May 21, 2008

  • Loose keys

    Loose keys are one of the sure signs that you’re imminently moving.  Your contact lens solution sits alone as the last surviving representative from the bathroom regiment.  Well, except for his partner, the contact lens case.  Your laptop has survived, too, because it’s charging up for the early morning departure and you can’t possibly pack it away yet.  You will need to look up some detail at the last minute.  Your sheets are gone, and you’re probably going to sleep in your clothes.  Related, you hope that Old Spice works for 24 hours, since the thing is packed away and just to be safe, you put it with all the other dangerous multiple-ounce supplies.  Just remember to triple check your phone’s alarm, because your real alarm clock is packed away.  And sleep a little, if you’re lucky.

    moving

    The coffee mug is to save thirty cents.  And the trees.

May 15, 2008

  • Can Hillary still win?

    News organizations are good at making it seem like a horse race that’s still kind of neck-in-neck. It’s good for fairness amongst the candidates, and it’s good for encouraging people to watch the news. But I wanted some straight answers. Vikas mentioned Intrade, where people can go buy stock in particular outcomes. They’ve got Obama at 91.6% right now. But still, that’s just a market, and markets aren’t always right.

    So, is there a better way to end the discussion? Yes. The following table, I think, ends the dispute.

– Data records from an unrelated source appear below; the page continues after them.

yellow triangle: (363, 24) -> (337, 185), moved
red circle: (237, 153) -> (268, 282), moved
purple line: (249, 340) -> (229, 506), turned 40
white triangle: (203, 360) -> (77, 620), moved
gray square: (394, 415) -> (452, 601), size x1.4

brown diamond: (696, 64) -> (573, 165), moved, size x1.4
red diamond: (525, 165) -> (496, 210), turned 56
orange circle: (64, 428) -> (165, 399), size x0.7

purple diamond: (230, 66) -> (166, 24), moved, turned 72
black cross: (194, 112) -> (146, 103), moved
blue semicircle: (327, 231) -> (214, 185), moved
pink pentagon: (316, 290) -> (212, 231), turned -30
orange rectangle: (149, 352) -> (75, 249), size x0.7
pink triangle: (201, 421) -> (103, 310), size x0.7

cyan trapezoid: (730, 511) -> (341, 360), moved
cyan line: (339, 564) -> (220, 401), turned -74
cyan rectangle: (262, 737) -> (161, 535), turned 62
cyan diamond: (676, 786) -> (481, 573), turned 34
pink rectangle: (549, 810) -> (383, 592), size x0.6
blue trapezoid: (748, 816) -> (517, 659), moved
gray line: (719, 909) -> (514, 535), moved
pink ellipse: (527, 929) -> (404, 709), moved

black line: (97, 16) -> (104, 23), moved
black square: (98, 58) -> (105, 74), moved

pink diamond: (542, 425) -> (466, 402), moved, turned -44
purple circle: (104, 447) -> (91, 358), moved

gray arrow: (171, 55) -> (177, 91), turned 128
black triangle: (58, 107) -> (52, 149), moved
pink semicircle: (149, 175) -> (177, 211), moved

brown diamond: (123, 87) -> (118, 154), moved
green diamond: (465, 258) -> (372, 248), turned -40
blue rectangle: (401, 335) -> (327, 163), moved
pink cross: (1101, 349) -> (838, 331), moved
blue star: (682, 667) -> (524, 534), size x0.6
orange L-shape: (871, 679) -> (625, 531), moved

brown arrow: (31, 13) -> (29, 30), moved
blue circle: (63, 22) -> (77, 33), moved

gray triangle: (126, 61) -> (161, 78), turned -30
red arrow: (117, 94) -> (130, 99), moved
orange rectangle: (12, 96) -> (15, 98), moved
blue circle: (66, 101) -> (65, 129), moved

    Obama will win the Democratic nomination.

    *Updated*

    election-update

    Here’s how it works:

    • Take the current delegate status, minus superdelegates.
    • Take recent polls for the next two all remaining contests (Kentucky, Oregon, Puerto Rico, Montana, South Dakota), and give Hillary every single undecided voter. (This will not happen in reality unless she singlehandedly prevents a terrorist attack or Obama reveals a new strategy of “hopelessness,” with the catchphrase “no we can’t!”)
    • Obama ends up on top, 1702 to 1588.
    • Even if you include MI & FL, Obama ends up on top, 1771 to 1766.

    In order for Hillary to win, then, 62% of the undecided superdelegates would have to decide to go against the popular vote. And remember, the real number will be higher than that because every assumption here heavily favored Clinton. Will this happen? No. I’d go buy some Intrade stock if I were you.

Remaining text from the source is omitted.